Sex allocation in hermaphrodites with partial overlap in male/female resource inputs

Abstract

In most plants individuals function as both male and female parents (hermaphrodite, monoecious) rather than as separate sexes (dioecious). Charnov et al. (1976) suggested that hermaphroditism would be favored over dioecy when reproduction through pollen and seed occurred at different times during a season or required different resources, because an hermaphrodite could make use of resources not available to an individual of a single sex. Here we use resource allocation models and the tools of mathematical game theory to explore these ideas explicitly. Model 1 considers a plant in which pollen and ovule production and pollination take place early in the reproductive season, followed by a period of seed and fruit maturation.
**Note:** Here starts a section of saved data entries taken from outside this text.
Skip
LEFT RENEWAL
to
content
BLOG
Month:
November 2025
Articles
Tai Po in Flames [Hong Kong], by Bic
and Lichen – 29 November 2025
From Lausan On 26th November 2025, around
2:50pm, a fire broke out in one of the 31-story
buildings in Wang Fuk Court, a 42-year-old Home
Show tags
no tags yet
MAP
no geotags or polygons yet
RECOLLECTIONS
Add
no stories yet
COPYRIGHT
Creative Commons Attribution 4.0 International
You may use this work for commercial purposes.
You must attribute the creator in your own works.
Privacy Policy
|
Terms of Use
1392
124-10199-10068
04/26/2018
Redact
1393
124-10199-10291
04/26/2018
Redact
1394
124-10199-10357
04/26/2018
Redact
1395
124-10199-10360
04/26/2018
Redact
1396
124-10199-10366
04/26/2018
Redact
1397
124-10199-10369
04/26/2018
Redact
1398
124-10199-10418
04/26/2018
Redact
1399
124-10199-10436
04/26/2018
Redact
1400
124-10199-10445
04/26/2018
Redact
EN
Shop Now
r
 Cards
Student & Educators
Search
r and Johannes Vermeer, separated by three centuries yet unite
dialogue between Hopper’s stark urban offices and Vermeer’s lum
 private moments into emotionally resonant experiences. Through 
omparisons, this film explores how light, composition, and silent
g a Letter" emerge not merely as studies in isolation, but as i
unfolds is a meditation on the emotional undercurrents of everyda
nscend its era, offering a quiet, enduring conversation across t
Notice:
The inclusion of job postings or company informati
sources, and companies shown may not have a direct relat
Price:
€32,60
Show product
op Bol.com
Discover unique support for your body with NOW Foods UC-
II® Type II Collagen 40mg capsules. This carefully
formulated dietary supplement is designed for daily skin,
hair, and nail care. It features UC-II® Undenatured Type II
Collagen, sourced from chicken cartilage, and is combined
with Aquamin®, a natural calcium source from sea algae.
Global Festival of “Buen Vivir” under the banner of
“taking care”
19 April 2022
We show that when differential timing of sex function translates into differences in the resource pools available to pollen and seed, hermaphroditism is indeed the optimal breeding system in that it is evolutionarily stable to invasion by individuals of a single sex. We determine the optimal allocation of resources to the two sex functions, and show that when seeds are costly relative to ovules the ratio of investment to male vs female functions will be female biased. This is often the case in plants. We discuss the importance of differential timing of sex functions in annuals and perennials. In Model 2, we show that if the constituents of pollen and seed differ in two (or more) limiting resources, hermaphroditism is again favored. To date, there is little evidence that pollen and seeds differ in their biochemical composition but few studies have addressed this point.